Jon Elson wrote:
Michael A. Terrell wrote:
A hot soldering iron should cut throught the conformal coating. If
it is a hard and shiny coating, GC Printkote Solvent may remove it where
you need to work. If it's the soft rubbery crap, it can cause problems
of it's own. I don't shotgun, I find the failures.
Yes, and that is why knowing which 2 or 3 caps would be the most likely
suspects is the only way to deal with this. The Lincoln Square Wave
TIG is a rather complicated machine, the main board is about a foot square
with several dozen 4000-series CMOS chips on it. I think there is an SCR
trigger board that also has over a dozen chips.

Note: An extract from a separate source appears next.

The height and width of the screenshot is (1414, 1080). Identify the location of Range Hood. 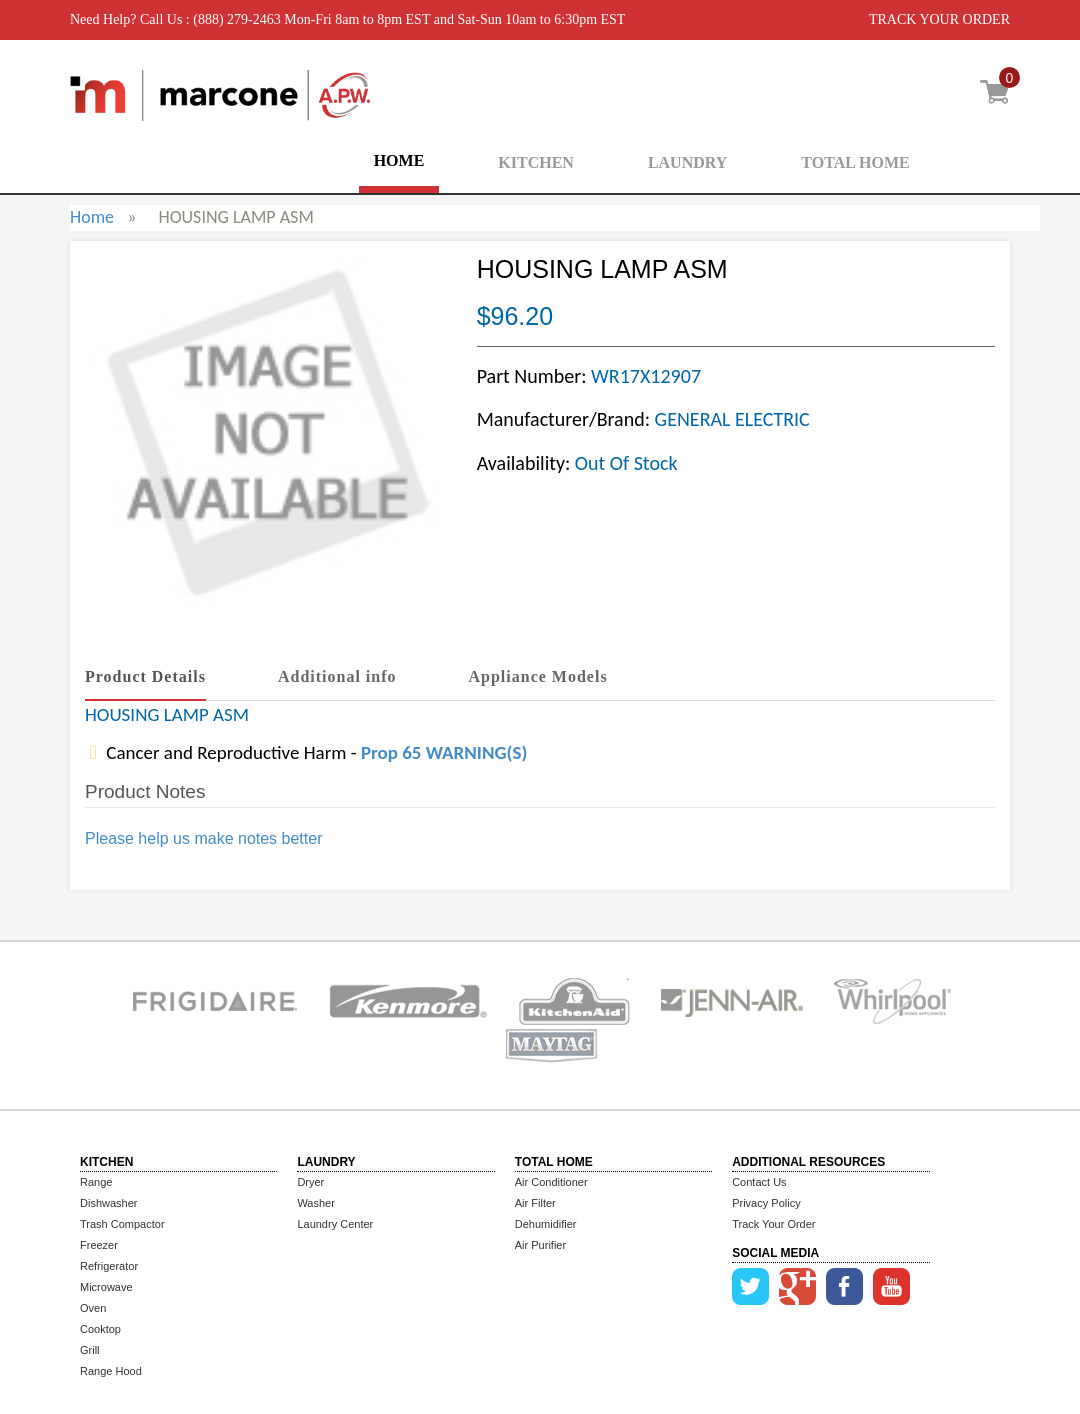
(111, 1371).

CMOS is sensitive to spikes on the power rails. It sounds like
someone should make a replacement board with modern ICs. It wouldn't be
that difficult, with a schematic of the original board.
Burning through the coating with a soldering iron is hard on the iron and
makes a real mess of the board, too, making resoldering difficult later.
The coating, as I remember, is the hard stuff.
I use a cheap soldering iron I ought for a buck for that kind of
work. As long as you wipe the crap off and keep it tinned, it will last
a long time.
So, I'm hoping somebody can come up with a diagram of the boards.
That does make it easier.
--
You can't have a sense of humor, if you have no sense.